1. Le problème de la connaissance d’un individu
A. Complexité du moi empirique
Le moi se dit de plusieurs façons, ce qui rend sa connaissance problématique
dans la mesure où l’on peine à établir son unité : comment rendre compte de
ce que je suis alors que je suis soumis au temps (vieillissement) ? comment
affirmer que je suis un être à part entière, autonome et libre, alors même que
je suis inscrit dans un processus historique (individuel et collectif) ? comment
rendre compte de ce que je suis alors même que je peux avoir des qualités
contradictoires (incohérences, folies), et que les autres me renvoient des
images différentes de moi-même ? comment comprendre mon unité alors
même que je suis composé d’une âme et d’un corps ? qu’est-ce qui me
définit ? mon corps ou mon esprit, ou les deux ?
Ce moi dont je fais l’expérience, ce moi serait alors empirique multiple et
cette multitude me le rendrait insaisissable. Pascal illustre ce propos avec
l’expérience de la relation amoureuse. Qu’est-ce qu’on aime en l’autre ? Un
tout ou quelques qualités ? Il prétend que si l’on s’attache à quelqu’un c’est
pour ses caractéristiques physiques ou mentales. Si on enlève à l’être aimé
sa beauté ou son intelligence, on ne l’aimera plus, et pourtant c’est toujours
le même individu ! Pour Pascal on n’aime jamais personne, seulement des
qualités. Ainsi, autrui dans son unité (son moi) est insaisissable.

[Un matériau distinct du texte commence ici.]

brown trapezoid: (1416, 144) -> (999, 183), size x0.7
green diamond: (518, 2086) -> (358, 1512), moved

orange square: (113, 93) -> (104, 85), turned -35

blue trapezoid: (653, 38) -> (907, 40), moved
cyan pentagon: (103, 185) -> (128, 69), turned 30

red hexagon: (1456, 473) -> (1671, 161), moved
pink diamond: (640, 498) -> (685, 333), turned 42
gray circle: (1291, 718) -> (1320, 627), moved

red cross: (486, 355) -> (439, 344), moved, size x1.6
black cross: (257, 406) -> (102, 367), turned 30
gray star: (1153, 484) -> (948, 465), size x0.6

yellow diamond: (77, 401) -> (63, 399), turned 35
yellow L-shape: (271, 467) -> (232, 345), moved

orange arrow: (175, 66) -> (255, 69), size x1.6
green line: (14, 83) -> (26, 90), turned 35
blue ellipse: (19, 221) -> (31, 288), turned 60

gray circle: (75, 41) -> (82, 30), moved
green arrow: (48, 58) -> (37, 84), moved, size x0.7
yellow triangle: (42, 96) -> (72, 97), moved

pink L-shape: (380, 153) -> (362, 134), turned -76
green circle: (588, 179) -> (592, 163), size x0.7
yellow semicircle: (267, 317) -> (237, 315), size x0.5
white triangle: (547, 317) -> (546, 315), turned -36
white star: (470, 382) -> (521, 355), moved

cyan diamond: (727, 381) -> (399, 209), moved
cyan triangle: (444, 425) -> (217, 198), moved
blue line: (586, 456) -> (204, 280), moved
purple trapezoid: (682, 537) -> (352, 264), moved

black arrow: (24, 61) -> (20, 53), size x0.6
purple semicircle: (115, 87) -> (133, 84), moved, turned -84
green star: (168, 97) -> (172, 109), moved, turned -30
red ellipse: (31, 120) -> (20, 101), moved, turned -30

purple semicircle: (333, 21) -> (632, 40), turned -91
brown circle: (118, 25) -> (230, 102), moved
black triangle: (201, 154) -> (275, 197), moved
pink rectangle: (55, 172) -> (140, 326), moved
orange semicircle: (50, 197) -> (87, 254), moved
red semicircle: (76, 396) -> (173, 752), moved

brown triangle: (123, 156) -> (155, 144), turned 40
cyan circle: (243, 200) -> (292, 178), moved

B. Problème de la définition de l’identité
Se pose alors le problème de l’identité de sujet. La constitution du sujet
qui se manifeste ainsi par le sujet grammatical et logique d’une phrase, le
« je », désigne aussi la possibilité d’être une seule et même personne
capable de répondre de ses actes, et donc d’être un sujet moral (c’est la
même personne qui agit et qui se repent, qui répond de ses actes), et par là
même d’être responsable devant la loi, c’est-à-dire d’être un sujet de droit.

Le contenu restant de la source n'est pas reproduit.